**WHAT THE EXERCISE ASKS:**
In the entries below, how many lines contain "Impacts"? Answer with the number and nothing else.

**MATERIAL SUPPLIED:**
"""

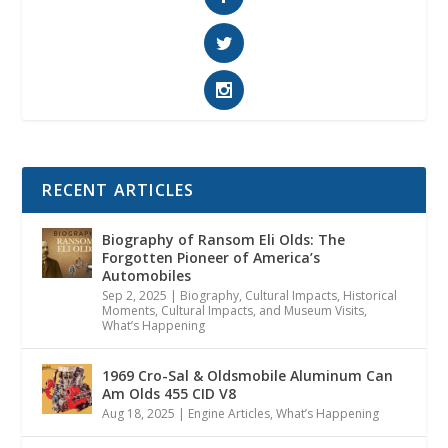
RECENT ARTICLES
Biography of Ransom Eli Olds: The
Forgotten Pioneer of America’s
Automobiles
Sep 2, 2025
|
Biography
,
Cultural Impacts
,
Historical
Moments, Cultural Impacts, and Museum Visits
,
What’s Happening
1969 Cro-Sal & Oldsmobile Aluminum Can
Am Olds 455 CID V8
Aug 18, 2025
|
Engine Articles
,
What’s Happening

"""
"""

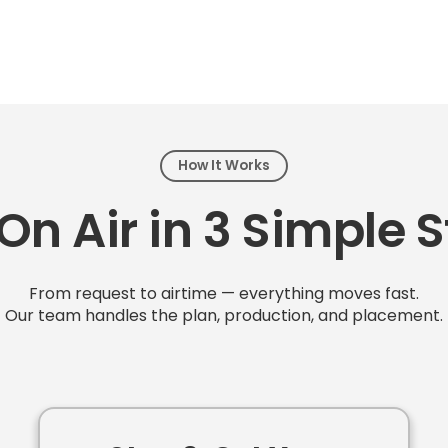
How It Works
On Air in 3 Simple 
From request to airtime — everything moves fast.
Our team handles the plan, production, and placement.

"""

**TASK ANSWER:**
2